Just out of curiousity, can anyone estimate my bodyfat% in those pics above? While those were from a while ago it will give me a baseline, as I’m trying to measure how much muscle I have to put on to be around 210 with 10-11% bodyfat (my 1-1.5 year goal)

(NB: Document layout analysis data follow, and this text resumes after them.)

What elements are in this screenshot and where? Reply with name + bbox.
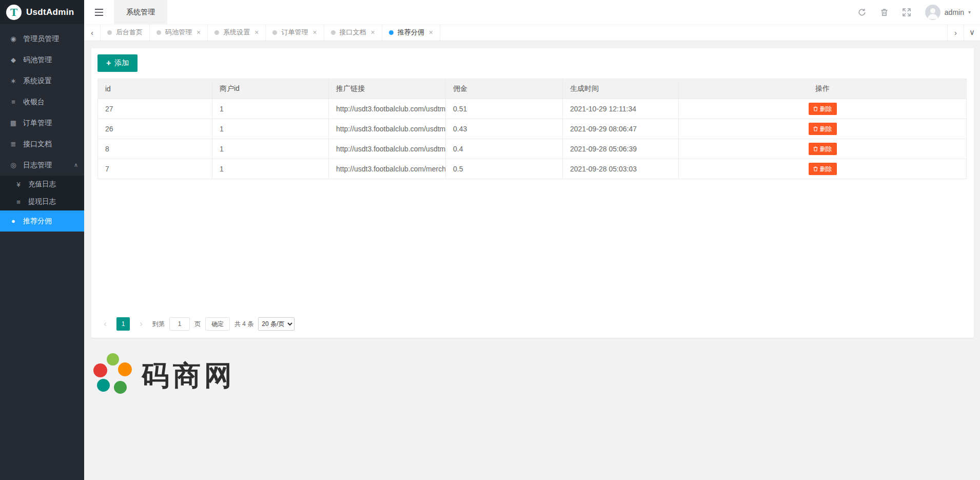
fullscreen-icon[interactable] <box>903 8 911 16</box>
tabs-scroll-left-icon[interactable]: ‹ <box>84 24 101 41</box>
tab-label: 推荐分佣 <box>398 28 424 37</box>
cell-link: http://usdt3.footbalclub.com/usdtmer... <box>329 99 446 119</box>
sidebar-item-order-manage[interactable]: ▦ 订单管理 <box>0 112 84 133</box>
table-row: 27 1 http://usdt3.footbalclub.com/usdtme… <box>98 99 967 119</box>
page-number-current[interactable]: 1 <box>116 317 130 331</box>
sidebar-item-api-docs[interactable]: ≣ 接口文档 <box>0 133 84 155</box>
sidebar-item-label: 系统设置 <box>23 76 52 86</box>
document-icon: ≣ <box>9 140 17 148</box>
tab-label: 接口文档 <box>340 28 366 37</box>
delete-button[interactable]: 删除 <box>809 123 837 135</box>
sidebar-item-pool-manage[interactable]: ◆ 码池管理 <box>0 49 84 70</box>
plus-icon: + <box>106 59 111 67</box>
sidebar-item-label: 接口文档 <box>23 140 52 149</box>
col-header-merchant-id: 商户id <box>212 79 329 99</box>
sidebar-item-admin-manage[interactable]: ◉ 管理员管理 <box>0 28 84 49</box>
user-menu[interactable]: admin ▾ <box>925 5 971 20</box>
tabs-scroll-right-icon[interactable]: › <box>947 24 964 41</box>
yen-icon: ¥ <box>14 181 23 188</box>
sidebar-item-label: 提现日志 <box>28 197 56 206</box>
tab-system-settings[interactable]: 系统设置 × <box>208 24 266 41</box>
content-area: + 添加 id 商户id 推广链接 佣金 生成时间 <box>84 41 980 398</box>
table-icon: ▦ <box>9 119 17 127</box>
top-bar: 系统管理 admin ▾ <box>84 0 980 24</box>
sidebar-item-label: 收银台 <box>23 98 45 107</box>
cell-merchant-id: 1 <box>212 119 329 139</box>
delete-button[interactable]: 删除 <box>809 103 837 115</box>
cell-commission: 0.4 <box>446 139 563 159</box>
user-icon: ◉ <box>9 35 17 43</box>
close-icon[interactable]: × <box>312 28 317 36</box>
main-area: 系统管理 admin ▾ ‹ 后台首页 <box>84 0 980 480</box>
topbar-actions: admin ▾ <box>858 5 980 20</box>
add-button[interactable]: + 添加 <box>97 54 138 72</box>
cell-link: http://usdt3.footbalclub.com/merchan... <box>329 159 446 179</box>
tab-referral-commission[interactable]: 推荐分佣 × <box>382 24 440 41</box>
avatar <box>925 5 940 20</box>
total-count-label: 共 4 条 <box>234 320 253 329</box>
sidebar-item-log-manage[interactable]: ◎ 日志管理 ∧ <box>0 155 84 176</box>
chevron-up-icon: ∧ <box>74 162 78 168</box>
tab-label: 后台首页 <box>116 28 143 37</box>
tab-bar: ‹ 后台首页 码池管理 × 系统设置 × 订单管理 × 接口文档 × 推荐分佣 <box>84 24 980 41</box>
cell-merchant-id: 1 <box>212 159 329 179</box>
tabbar-right-controls: › ∨ <box>947 24 980 41</box>
trash-icon[interactable] <box>880 8 888 16</box>
page-next-icon[interactable]: › <box>134 317 148 331</box>
footer-logo-text: 码商网 <box>142 357 236 395</box>
log-icon: ◎ <box>9 161 17 169</box>
confirm-button[interactable]: 确定 <box>205 317 230 331</box>
pagination: ‹ 1 › 到第 页 确定 共 4 条 20 条/页 <box>97 312 967 332</box>
sidebar: T UsdtAdmin ◉ 管理员管理 ◆ 码池管理 ∗ 系统设置 ≡ 收银台 … <box>0 0 84 480</box>
col-header-commission: 佣金 <box>446 79 563 99</box>
add-button-label: 添加 <box>114 59 129 68</box>
tab-label: 订单管理 <box>281 28 308 37</box>
sidebar-item-withdraw-log[interactable]: ≡ 提现日志 <box>0 193 84 210</box>
cell-created: 2021-09-28 05:06:39 <box>563 139 679 159</box>
tab-home[interactable]: 后台首页 <box>101 24 150 41</box>
sidebar-item-cashier[interactable]: ≡ 收银台 <box>0 91 84 112</box>
page-prev-icon[interactable]: ‹ <box>99 317 112 331</box>
sidebar-item-label: 订单管理 <box>23 119 52 128</box>
page-size-select[interactable]: 20 条/页 <box>258 317 295 331</box>
refresh-icon[interactable] <box>858 8 866 16</box>
sidebar-item-referral-commission[interactable]: ● 推荐分佣 <box>0 210 84 232</box>
tab-dot <box>389 30 394 35</box>
delete-button[interactable]: 删除 <box>809 143 837 155</box>
top-nav-system-manage[interactable]: 系统管理 <box>114 0 167 24</box>
col-header-created: 生成时间 <box>563 79 679 99</box>
referral-commission-panel: + 添加 id 商户id 推广链接 佣金 生成时间 <box>91 48 974 338</box>
col-header-link: 推广链接 <box>329 79 446 99</box>
menu-toggle-icon[interactable] <box>84 0 114 24</box>
commission-table: id 商户id 推广链接 佣金 生成时间 操作 27 1 http://usdt <box>97 79 967 179</box>
pool-icon: ◆ <box>9 56 17 64</box>
tab-label: 系统设置 <box>223 28 250 37</box>
table-container: id 商户id 推广链接 佣金 生成时间 操作 27 1 http://usdt <box>97 79 967 312</box>
sidebar-item-label: 管理员管理 <box>23 34 59 44</box>
tab-pool-manage[interactable]: 码池管理 × <box>150 24 208 41</box>
sidebar-item-system-settings[interactable]: ∗ 系统设置 <box>0 70 84 91</box>
col-header-id: id <box>98 79 212 99</box>
close-icon[interactable]: × <box>254 28 259 36</box>
cell-commission: 0.43 <box>446 119 563 139</box>
close-icon[interactable]: × <box>371 28 375 36</box>
cell-created: 2021-09-28 05:03:03 <box>563 159 679 179</box>
sidebar-item-recharge-log[interactable]: ¥ 充值日志 <box>0 176 84 193</box>
cell-id: 8 <box>98 139 212 159</box>
cell-link: http://usdt3.footbalclub.com/usdtmer... <box>329 119 446 139</box>
tabs-collapse-icon[interactable]: ∨ <box>964 24 980 41</box>
sidebar-item-label: 码池管理 <box>23 55 52 65</box>
tab-api-docs[interactable]: 接口文档 × <box>324 24 382 41</box>
col-header-actions: 操作 <box>679 79 967 99</box>
jump-page-input[interactable] <box>169 317 190 331</box>
close-icon[interactable]: × <box>429 28 433 36</box>
log-manage-submenu: ¥ 充值日志 ≡ 提现日志 <box>0 176 84 210</box>
footer: 码商网 <box>91 338 974 398</box>
cell-created: 2021-10-29 12:11:34 <box>563 99 679 119</box>
gear-icon: ∗ <box>9 77 17 85</box>
tab-order-manage[interactable]: 订单管理 × <box>266 24 324 41</box>
sidebar-item-label: 充值日志 <box>28 180 56 189</box>
close-icon[interactable]: × <box>197 28 201 36</box>
tab-dot <box>214 30 219 35</box>
delete-button[interactable]: 删除 <box>809 163 837 175</box>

Well I have had the flu the past couple of days, so I am not working out at all this week and even worse I have barely been able to eat. I feel like I have lost at least 5 pounds and I am going to be down a bit in lifts when I hit the gym next week. So yea, this pretty much sucks but at least today I don’t feel like I am on my death bed, although I still dont feel great at all.

Monday, 5/18/09

Since being out with the flu this past week I am not feeling great but I did get through most of my workout, although I did wanna puke towards the end. Here is what I got…

Squat
1x6 @ 240
1x6 @ 240
1x5 @ 240

Bench
1x6 @ 200
1x6 @ 200
1x5 @ 200

Tricep Pulldown (w/rope)
3x11 @ 130
Moved up reps

Inclined Back Row
1x10 @ 100
1x10 @ 100
1x9 @ 100

One Legged Extensions (Machine)
2x10 @ 140

Lat Pull
3x10 @ 140
Moved up weight

Standing Bicep Curl
2x8 @ 90

Finally did three sets of standing calve raises and called it a day. As clearly seen I had to move down in either weight or reps for every exericse, which is a bit demoralizing, but I’m hoping to be back to normal by Friday of this week.

Wednesday, 5/20/09

Squat
1x8 @ 240
1x7 @ 240
1x5 @ 240
Was able to get a few more reps and felt better than Monday, but endurance still was not there.

Bench (Incline)
1x5 @ 175
1x6 @ 155
1x6 @ 155
Was a bit weird doing incline as I have not done it in like 2 years but I’m looking to do this about 2 times a week. I’ll probably be working with 165, a nice medium on Friday. Still need to get the form and motion down pat.

Tricep Pulldown (w/rope)
3x10 @ 140
Moved back up to 140

Inclined Back Row
1x11 @ 100
1x10 @ 100
1x10 @ 100
Moving up weight on Friday.

One Legged Extensions (Machine)
2x10 @ 140

Lat Pull
3x11 @ 140
Moved up reps

Standing Hammer Curls
3x10 @ 40

Also did calves and abs before heading out. Felt much better than I did on Monday but still not 100%. At least I was able to put weight back on which I think helped. On Sunday I was 197 and as of today I am 201, which I think is about where I should be right now.

Friday, 5/22/09

DLs
1x6 @ 245
1x6 @ 255
1x6 @ 260
Was sore from the DLs over the weekend but felt good to get them in.

Bench (Incline)
1x7 @ 165
1x6 @ 165
1x6 @ 165
This was a good weight to work with and hopefully will move up quickly.

Tricep Pulldown (w/rope)
1x11 @ 140
1x10 @ 140
1x10 @ 140

Inclined Back Row
1x10 @ 105
1x9 @ 105
1x9 @ 105
Moved up weight

One Legged Hamstring Curl (Machine)
2x10 @ 70

Lat Pull
1x9 @ 150
1x9 @ 150
1x8 @ 150
Moved up weight

Standing Hammer Curls
2x10 @ 40

Hit calves a bit as well before heading out. Finally felt good in the gym and was a good workout. I was unable to get into the gym on Monday, Memorial Day, as it had weird hours from 8 to 12 in the morning. So I am heading in there today after an extended rest period and will also look to go Thursday and Saturday.

Wednesday, 5/27/09

Squat
1x8 @ 245
1x6 @ 245
1x6 @ 245
Moved up weight

Bench (Incline)
1x7 @ 165
1x7 @ 165
1x6 @ 165

Tricep Pulldown (w/rope)
1x11 @ 140
1x11 @ 140
1x10 @ 140

Inclined Back Row
1x11 @ 105
1x10 @ 105
1x9 @ 105

One Legged Extensions (Machine)
2x10 @ 140

Lat Pull
1x10 @ 150
1x9 @ 150
1x9 @ 150
I can really feel this hit my lats and good to not have any shoulder pain while doing these.